[Haskell-cafe] translation between two flavors of lexically-scoped type variables

oleg at okmij.org oleg at okmij.org
Fri Jul 6 09:11:18 CEST 2012


Kangyuan Niu wrote:
> Aren't both Haskell and SML translatable into System F, from which
> type-lambda is directly taken?

The fact that both Haskell and SML are translatable to System F does
not imply that Haskell and SML are just as expressive as System
F. Although SML (and now OCaml) does have what looks like a
type-lambda, the occurrences of that type lambda are greatly
restricted. It may only come at the beginning of a polymorphic
definition (it cannot occur in an argument, for example).

>     data Ap = forall a. Ap [a] ([a] -> Int)
> Why isn't it possible to write something like:
>
>     fun 'a revap (Ap (xs : 'a list) f) = f ys
>       where
>         ys :: 'a list
>         ys = reverse xs
>
> in SML?

This looks like a polymorphic function: an expression of the form
/\a.<body> has the type forall a. <type>. However, the Haskell function

    > revap :: Ap -> Int
    > revap (Ap (xs :: [a]) f) = f ys
    >   where
    >     ys :: [a]
    >     ys = reverse xs

you meant to emulate is not polymorphic. Both Ap and Int are concrete
types. Therefore, your SML code cannot correspond to the Haskell code.

That does not mean we can't use SML-style type variables (which must
be forall-bound) with existentials. We have to write the
elimination principle for existentials explicitly

{-# LANGUAGE ExistentialQuantification, RankNTypes #-}
{-# LANGUAGE ScopedTypeVariables #-}

data Ap = forall a.
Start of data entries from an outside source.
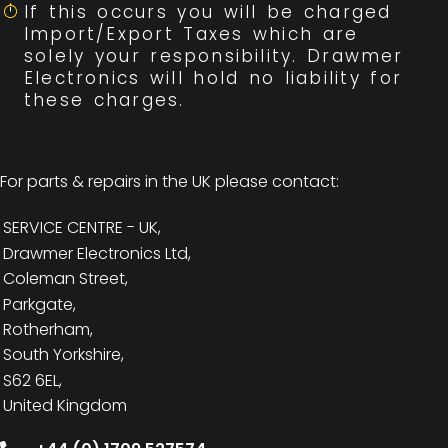
If this occurs you will be charged
Import/Export Taxes which are
solely your responsibility. Drawmer
Electronics will hold no liability for
these charges.
For parts & repairs in the UK please contact:
SERVICE CENTRE - UK,
Drawmer Electronics Ltd,
Coleman Street,
Parkgate,
Rotherham,
South Yorkshire,
S62 6EL,
United Kingdom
Ap [a] ([a] -> Int)

-- Elimination principle
deconAp :: Ap -> (forall a. [a] -> ([a] -> Int) -> w) -> w
deconAp (Ap xs f) k = k xs f


revap :: Ap -> Int
revap  ap = deconAp ap revap'

revap' :: forall a. [a] -> ([a] -> Int) -> Int
revap' xs f = f ys
  where
  ys :: [a]
  ys = reverse xs


Incidentally, GHC now uses SML-like design for type
variables. However, there is a special exception for
existentials. Please see
	7.8.7.4. Pattern type signatures
of the GHC user manual. The entire section 7.8.7 is worth reading.